Assignment
Every entry below should be repeated exactly; the pictures should not.

________________

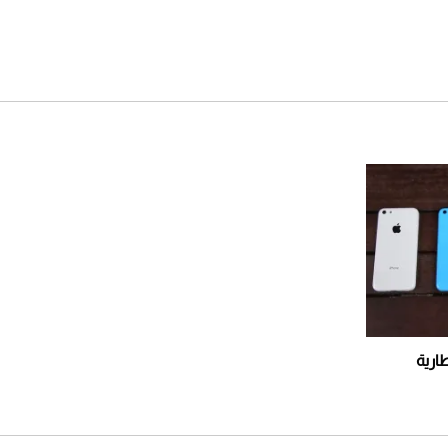
لشهر أغسطس 2026
2026-07-25
أقصر يوم في 2026 يقترب.. ماذا
يحدث في دوران الأرض؟
2026-07-25
قبل ليلة النزال.. اكتمال وزن
أبطال "The Comeback" في
جدة (فيديو)
2026-07-25
"بوجاتي ميسترال" الاستثنائية
للبيع في مزاد مونتيري
2026-07-23
ارية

________________

Result
لشهر أغسطس 2026
2026-07-25
أقصر يوم في 2026 يقترب.. ماذا
يحدث في دوران الأرض؟
2026-07-25
قبل ليلة النزال.. اكتمال وزن
أبطال "The Comeback" في
جدة (فيديو)
2026-07-25
"بوجاتي ميسترال" الاستثنائية
للبيع في مزاد مونتيري
2026-07-23
ارية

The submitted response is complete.